Никита понял, что разговор о неведомом боге самоубийства не доставляет отцу ни малейшего удовольствия.
«Сатис утопилась от неразделенной родительской любви к своим детям», – сказала мать.
«Намек понят, – кивнул Савва, – но не принят. Родительская любовь, как и любовь к Родине, не может быть разделенной или неразделенной. Она тоже или есть, или ее нет. На что, следовательно, было этой Сатис обижаться?»
«Всего лишь на изначальное несовершенство мира», – ответила мать.
«Как можно победить несовершенство мира? – спросил Савва и сам же ответил: – Только следуя простым, освященным веками заповедям: чти отца и мать, не убий, не укради, не возжелай жены ближнего и так далее. Но если и в результате неукоснительного следования данным заповедям несовершенство остается не просто непобежденным, но, напротив, само наступает? Что тогда делать? Тогда остается победить его посредством… еще большего несовершенства! Но для тебя, конечно, – с грустью посмотрел на мать, – это не годится. Дети прохладной воды всего лишь не захотели быть прохладной водой, вот в чем дело, мама! Они захотели быть льдом, кипятком, а может, паром… Данное стремление никоим образом не отвергает, не перечеркивает сыновнюю любовь!»
«Мама, я тебя люблю! – крикнул Никита. – Почему ты уходишь? Посиди с нами».
«Мы все любим маму, – успокоил его Савва, – речь идет о… других детях. Так сказать, детях вообще. Если тебе известно, кто прав, а кто виноват, – спросил у матери Савва, – скажи, чтобы мы не мучились».
«Да-да, скажи! – решительно поддержал старшего сына изрядно опьяневший отец. Он опять подцепил на вилку пельмень, но на сей раз лиловый ускользнул, оставив болтаться на вилке, как на вешалке, уже не пальтецо, а… (надкусанный) лапсердак. – А то я чего-то не врубаюсь насчет критериев, – икнул отец, с омерзением сбросив с вилки пельменную одежку. – Разве социальная революция не есть высшая и последняя стадия любви к Родине?»
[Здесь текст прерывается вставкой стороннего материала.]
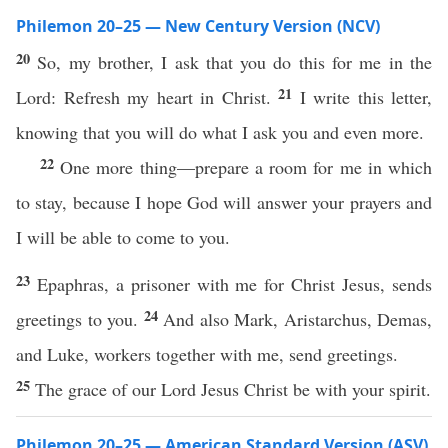
Philemon 20–25 — New Century Version (NCV)
20
So, my brother, I ask that you do this for me in the
21
Lord: Refresh my heart in Christ.
I write this letter,
knowing that you will do what I ask you and even more.
22
One more thing—prepare a room for me in which
to stay, because I hope God will answer your prayers and
I will be able to come to you.
23
Epaphras, a prisoner with me for Christ Jesus, sends
24
greetings to you.
And also Mark, Aristarchus, Demas,
and Luke, workers together with me, send greetings.
25
The grace of our Lord Jesus Christ be with your spirit.
Philemon 20–25 — American Standard Version (ASV)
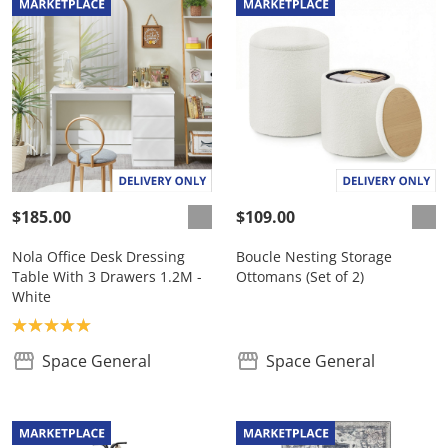
$185.00
$109.00
Nola Office Desk Dressing
Boucle Nesting Storage
Table With 3 Drawers 1.2M -
Ottomans (Set of 2)
White
Product rating: 5.0
Space General
Space General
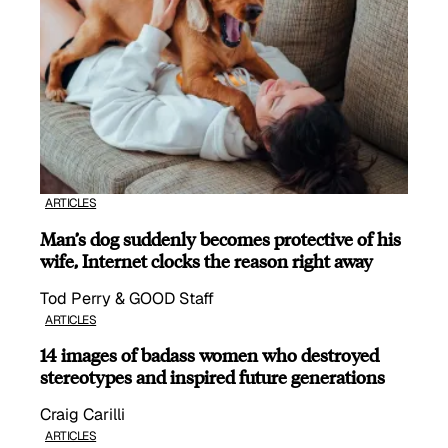
ARTICLES
Man’s dog suddenly becomes protective of his
wife, Internet clocks the reason right away
Tod Perry & GOOD Staff
ARTICLES
14 images of badass women who destroyed
stereotypes and inspired future generations
Craig Carilli
ARTICLES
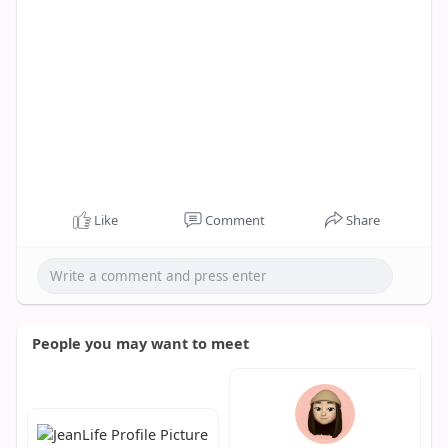
Like
Comment
Share
People you may want to meet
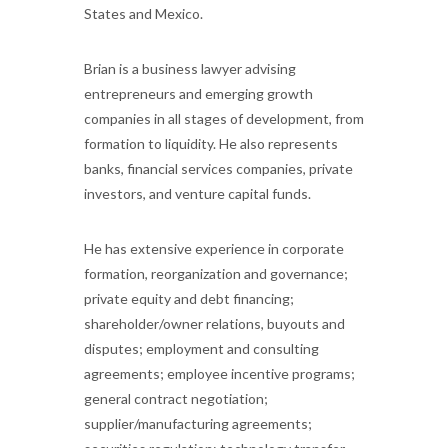
States and Mexico.
Brian is a business lawyer advising
entrepreneurs and emerging growth
companies in all stages of development, from
formation to liquidity. He also represents
banks, financial services companies, private
investors, and venture capital funds.
He has extensive experience in corporate
formation, reorganization and governance;
private equity and debt financing;
shareholder/owner relations, buyouts and
disputes; employment and consulting
agreements; employee incentive programs;
general contract negotiation;
supplier/manufacturing agreements;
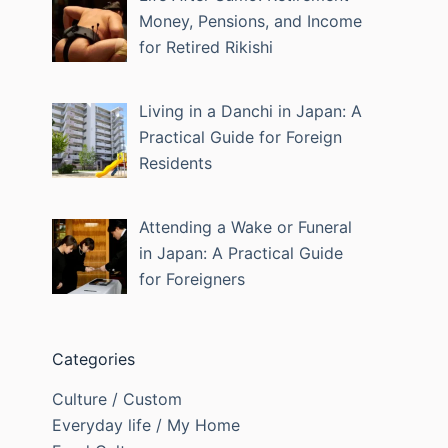
Money, Pensions, and Income
for Retired Rikishi
Living in a Danchi in Japan: A
Practical Guide for Foreign
Residents
Attending a Wake or Funeral
in Japan: A Practical Guide
for Foreigners
Categories
Culture / Custom
Everyday life / My Home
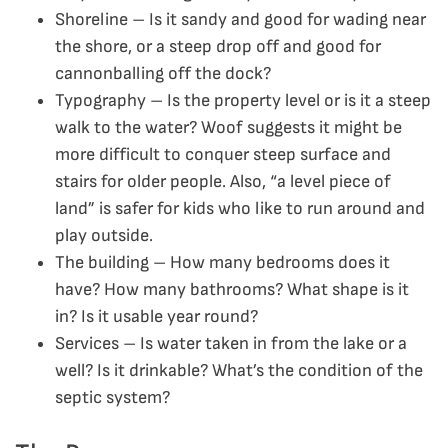
Shoreline – Is it sandy and good for wading near
the shore, or a steep drop off and good for
cannonballing off the dock?
Typography – Is the property level or is it a steep
walk to the water? Woof suggests it might be
more difficult to conquer steep surface and
stairs for older people. Also, “a level piece of
land” is safer for kids who like to run around and
play outside.
The building – How many bedrooms does it
have? How many bathrooms? What shape is it
in? Is it usable year round?
Services – Is water taken in from the lake or a
well? Is it drinkable? What’s the condition of the
septic system?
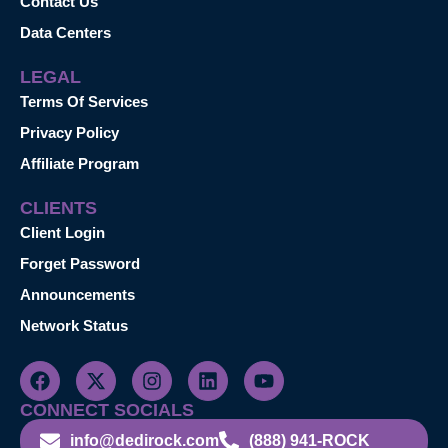
Contact Us
Data Centers
LEGAL
Terms Of Services
Privacy Policy
Affiliate Program
CLIENTS
Client Login
Forget Password
Announcements
Network Status
CONNECT SOCIALS
info@dedirock.com
(888) 941-ROCK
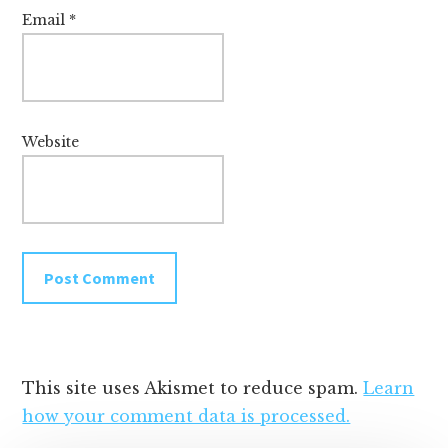
Email
*
Website
This site uses Akismet to reduce spam.
Learn
how your comment data is processed.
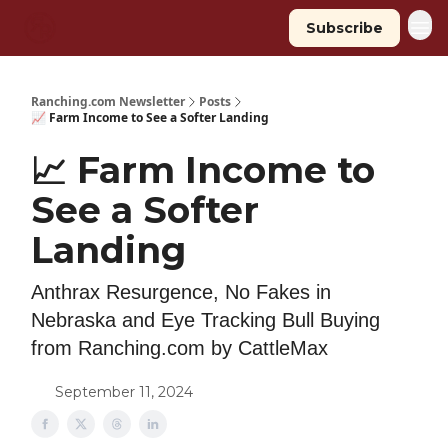
Subscribe
Ranching.com Newsletter
Posts
📈 Farm Income to See a Softer Landing
📈 Farm Income to
See a Softer
Landing
Anthrax Resurgence, No Fakes in
Nebraska and Eye Tracking Bull Buying
from Ranching.com by CattleMax
September 11, 2024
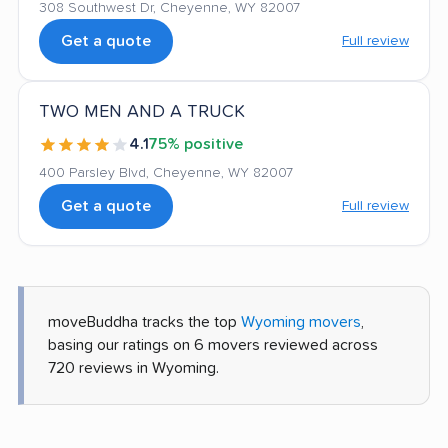
308 Southwest Dr, Cheyenne, WY 82007
Get a quote
Full review
TWO MEN AND A TRUCK
4.1
75% positive
400 Parsley Blvd, Cheyenne, WY 82007
Get a quote
Full review
moveBuddha tracks the top
Wyoming movers
,
basing our ratings on 6 movers reviewed across
720 reviews in Wyoming.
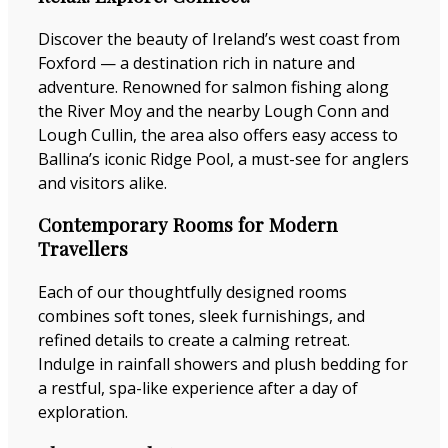
Discover the beauty of Ireland’s west coast from
Foxford — a destination rich in nature and
adventure. Renowned for salmon fishing along
the River Moy and the nearby Lough Conn and
Lough Cullin, the area also offers easy access to
Ballina’s iconic Ridge Pool, a must-see for anglers
and visitors alike.
Contemporary Rooms for Modern
Travellers
Each of our thoughtfully designed rooms
combines soft tones, sleek furnishings, and
refined details to create a calming retreat.
Indulge in rainfall showers and plush bedding for
a restful, spa-like experience after a day of
exploration.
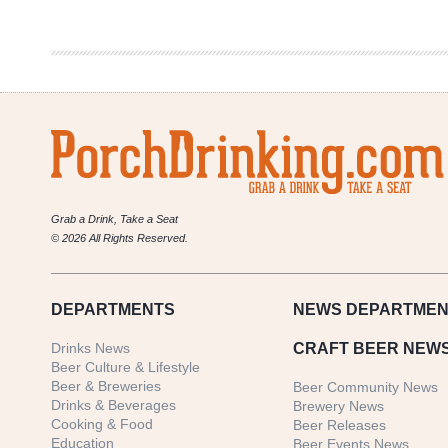
Malt
Con
(Online)
2021
Grab a Drink, Take a Seat
© 2026 All Rights Reserved.
DEPARTMENTS
NEWS
DEPARTMEN
Drinks News
CRAFT BEER NEW
Beer Culture & Lifestyle
Beer & Breweries
Beer Community News
Drinks & Beverages
Brewery News
Cooking & Food
Beer Releases
Education
Beer Events News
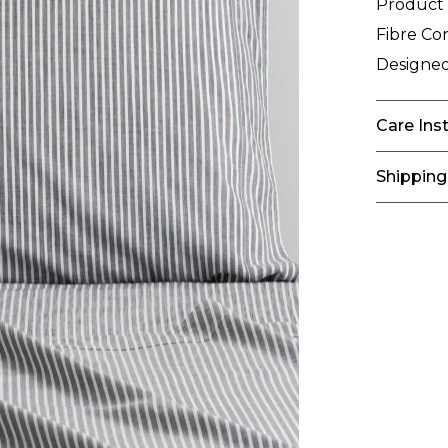
Product
Fibre Co
Designed
Care Ins
Shipping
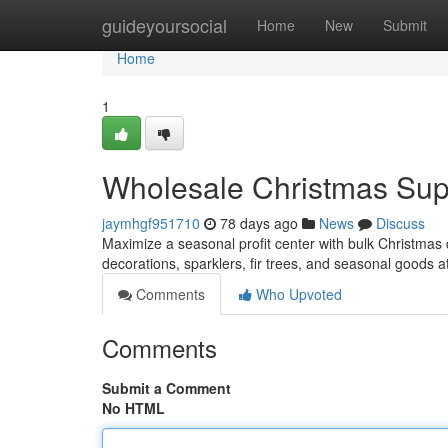
Home
guideyoursocial
Home
New
Submit
Home
1
Wholesale Christmas Suppl
jaymhgf951710
78 days ago
News
Discuss
Maximize a seasonal profit center with bulk Christmas d
decorations, sparklers, fir trees, and seasonal goods a
Comments
Who Upvoted
Comments
Submit a Comment
No HTML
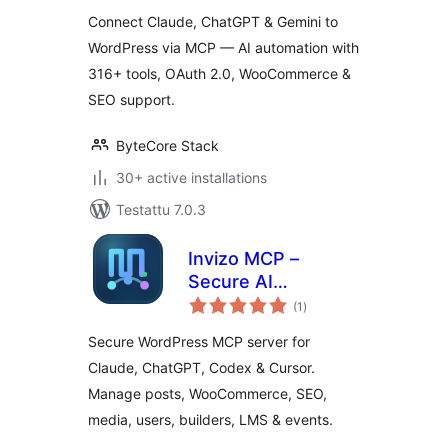
Connect Claude, ChatGPT & Gemini to
WordPress via MCP — AI automation with
316+ tools, OAuth 2.0, WooCommerce &
SEO support.
ByteCore Stack
30+ active installations
Testattu 7.0.3
Invizo MCP –
Secure AI
arvosanat
Connector for
(1
)
yhteensä
Claude, Codex,
Secure WordPress MCP server for
Cursor and
Claude, ChatGPT, Codex & Cursor.
WooCommerce
Manage posts, WooCommerce, SEO,
media, users, builders, LMS & events.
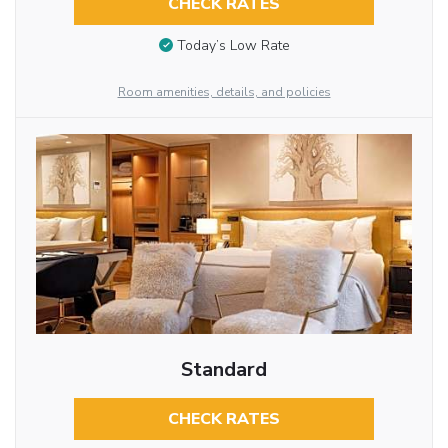
CHECK RATES
Today’s Low Rate
Room amenities, details, and policies
Standard
CHECK RATES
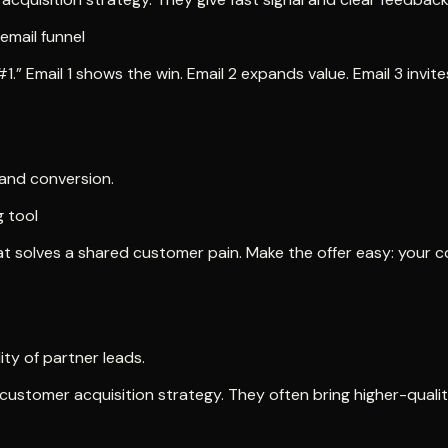
email funnel
.” Email 1 shows the win. Email 2 expands value. Email 3 invite
 and conversion.
 tool
 solves a shared customer pain. Make the offer easy: your con
ty of partner leads.
customer acquisition strategy. They often bring higher-qualit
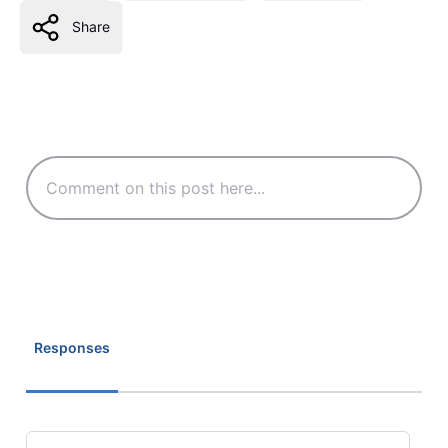
Share
Responses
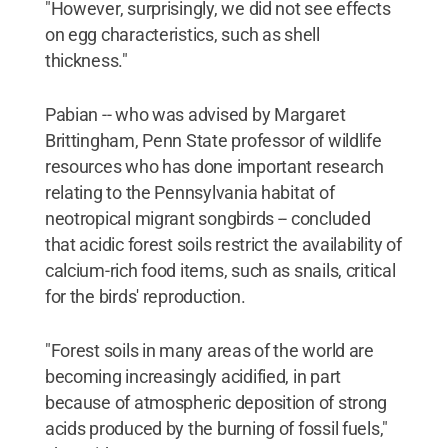
"However, surprisingly, we did not see effects
on egg characteristics, such as shell
thickness."
Pabian -- who was advised by Margaret
Brittingham, Penn State professor of wildlife
resources who has done important research
relating to the Pennsylvania habitat of
neotropical migrant songbirds -- concluded
that acidic forest soils restrict the availability of
calcium-rich food items, such as snails, critical
for the birds' reproduction.
"Forest soils in many areas of the world are
becoming increasingly acidified, in part
because of atmospheric deposition of strong
acids produced by the burning of fossil fuels,"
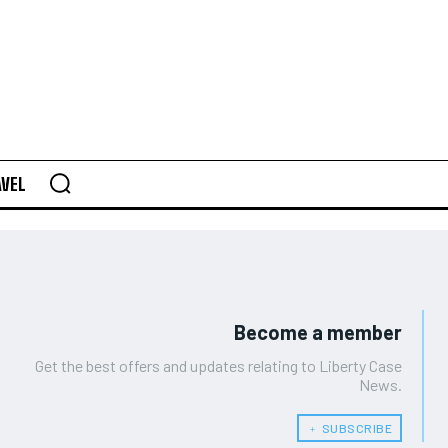
AVEL
Become a member
Get the best offers and updates relating to Liberty Case
News.
﹢ SUBSCRIBE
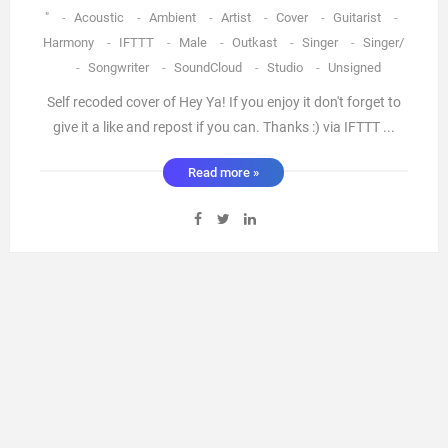
"
-
Acoustic
-
Ambient
-
Artist
-
Cover
-
Guitarist
-
Harmony
-
IFTTT
-
Male
-
Outkast
-
Singer
-
Singer/
-
Songwriter
-
SoundCloud
-
Studio
-
Unsigned
Self recoded cover of Hey Ya! If you enjoy it don't forget to
give it a like and repost if you can. Thanks :) via IFTTT ...
Read more »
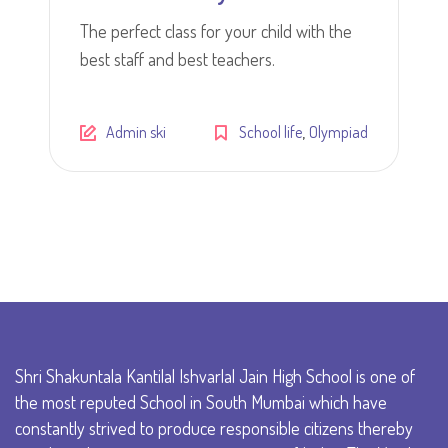
The perfect class for your child with the
best staff and best teachers.
,
Admin ski
School life
Olympiad
Shri Shakuntala Kantilal Ishvarlal Jain High School is one of
the most reputed School in South Mumbai which have
constantly strived to produce responsible citizens thereby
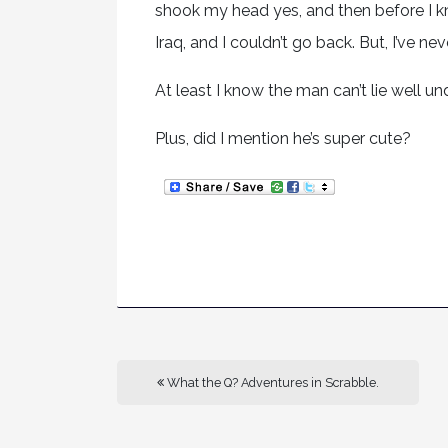
shook my head yes, and then before I k
Iraq, and I couldn’t go back. But, I’ve ne
At least I know the man can’t lie well und
Plus, did I mention he’s super cute?
What the Q? Adventures in Scrabble.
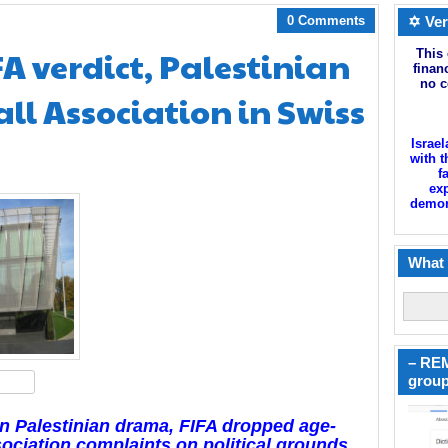
0 Comments
✡ Ver
FA verdict, Palestinian
This 
finan
no c
ll Association in Swiss
Israel
with t
f
exp
demoni
What 
– REM
group
hare
 in Palestinian drama, FIFA dropped age-
sociation complaints on political grounds,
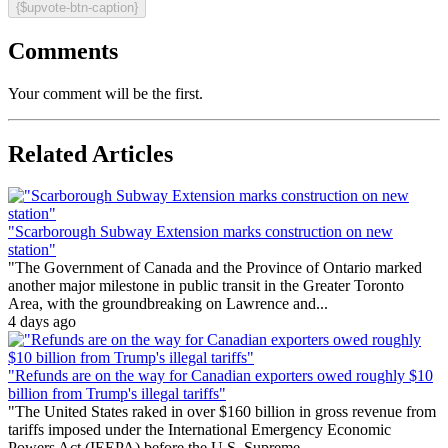
{$upvote-btn-caption}
Comments
Your comment will be the first.
Related Articles
"Scarborough Subway Extension marks construction on new
station"
"The Government of Canada and the Province of Ontario marked
another major milestone in public transit in the Greater Toronto
Area, with the groundbreaking on Lawrence and...
4 days ago
"Refunds are on the way for Canadian exporters owed roughly $10
billion from Trump's illegal tariffs"
"The United States raked in over $160 billion in gross revenue from
tariffs imposed under the International Emergency Economic
Powers Act (IEEPA) before the U.S. Supreme...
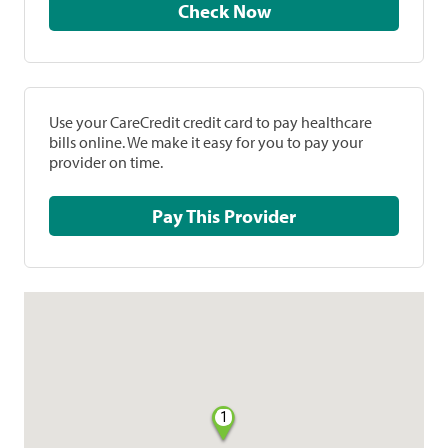
Check Now
Use your CareCredit credit card to pay healthcare
bills online. We make it easy for you to pay your
provider on time.
Pay This Provider
1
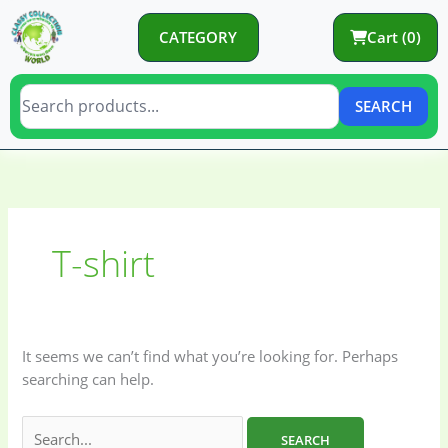
Skip
to
CATEGORY
Cart (0)
content
SEARCH
Search
C
C
for:
a
a
t
t
T-shirt
e
e
g
g
o
o
r
r
It seems we can’t find what you’re looking for. Perhaps
y
i
searching can help.
e
s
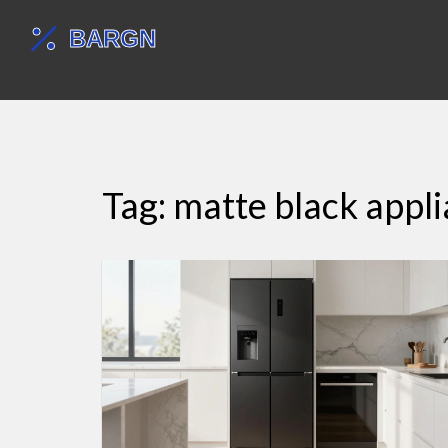
Tag: matte black appl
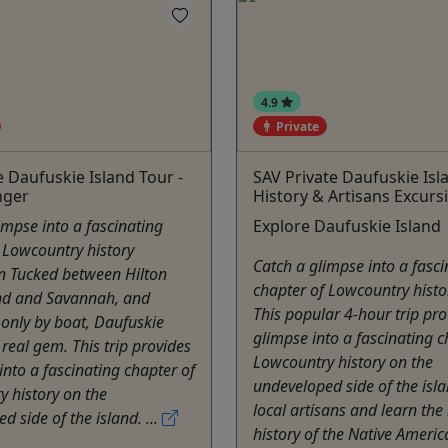
4.9
Private
e Daufuskie Island Tour -
SAV Private Daufuskie Isl
nger
History & Artisans Excurs
impse into a fascinating
Explore Daufuskie Island
 Lowcountry history
Catch a glimpse into a fasci
n Tucked between Hilton
chapter of Lowcountry histo
nd and Savannah, and
This popular 4-hour trip pro
 only by boat, Daufuskie
glimpse into a fascinating c
 real gem. This trip provides
Lowcountry history on the
into a fascinating chapter of
undeveloped side of the isl
 history on the
local artisans and learn the 
d side of the island. ...
history of the Native Americ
У Никиты возникло странное ощущение, что нет в мире ничего ясного и конкретного, что любое действие, даже такое простое, как дружественная, в общем-то, семейная беседа за ужином, простирается в Вечность, где сущность действия видоизменяется, преображается, ускользает от понимания, как если бы произносимые слова переложили… не на музыку, нет, не на язык танца, а… скажем, на язык звездной пыли или… прохладной воды.
Никиту обеспокоило очевидное отсутствие обратной связи.
В Вечность уходило все.
Из Вечности не возвращалось ничего. Собственно, так и должно было быть, потому что Бог, как известно, пребывает вне категории времени. Но зачем тогда надо было их, простых смертных, бестолково и напряженно проживающих свой короткий век, беспокоить (испытывать) Вечностью? Это было все равно что ловить руками звездную пыль, считывать текст с… зеркала прохладной воды. Мир с поправкой на Вечность представал неуправляемым и в принципе непознаваемым. В таком мире могло происходить (можно было делать) что угодно.
Как, собственно, оно и было в России.
Надо было только знать рычаги.
Которые, как подозревал Никита, всякий раз были разными, в смысле, штучными, без(вне)законными. Выявление и разовое использование рычагов, собственно, и лежало в основе теории управления новым миром.
Во вторник миром следовало управлять иначе, нежели в понедельник, потому что правила, которые действовали в понедельник, во вторник превращались в собственную противоположность (антиправила). Люди с устаревшими, точнее устоявшимися, а может, установившимися (то есть подавляющая часть человечества), представлениями о добре и зле выводились из, так сказать, управленческого персонала по статье «профнепригодность».